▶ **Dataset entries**
=== Begin Enclosure ===
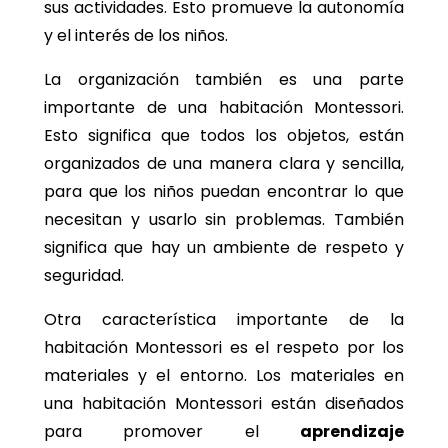
sus actividades. Esto promueve la autonomía
y el interés de los niños.
La organización también es una parte
importante de una habitación Montessori.
Esto significa que todos los objetos, están
organizados de una manera clara y sencilla,
para que los niños puedan encontrar lo que
necesitan y usarlo sin problemas. También
significa que hay un ambiente de respeto y
seguridad.
Otra característica importante de la
habitación Montessori es el respeto por los
materiales y el entorno. Los materiales en
una habitación Montessori están diseñados
para promover el
aprendizaje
=== End Enclosure ===
▶ **EXERCISE DESCRIPTION**
All of the records above should be written out exactly, with the pictures left out.

▶ **REPLY TO THE EXERCISE**
sus actividades. Esto promueve la autonomía
y el interés de los niños.
La organización también es una parte
importante de una habitación Montessori.
Esto significa que todos los objetos, están
organizados de una manera clara y sencilla,
para que los niños puedan encontrar lo que
necesitan y usarlo sin problemas. También
significa que hay un ambiente de respeto y
seguridad.
Otra característica importante de la
habitación Montessori es el respeto por los
materiales y el entorno. Los materiales en
una habitación Montessori están diseñados
para promover el
aprendizaje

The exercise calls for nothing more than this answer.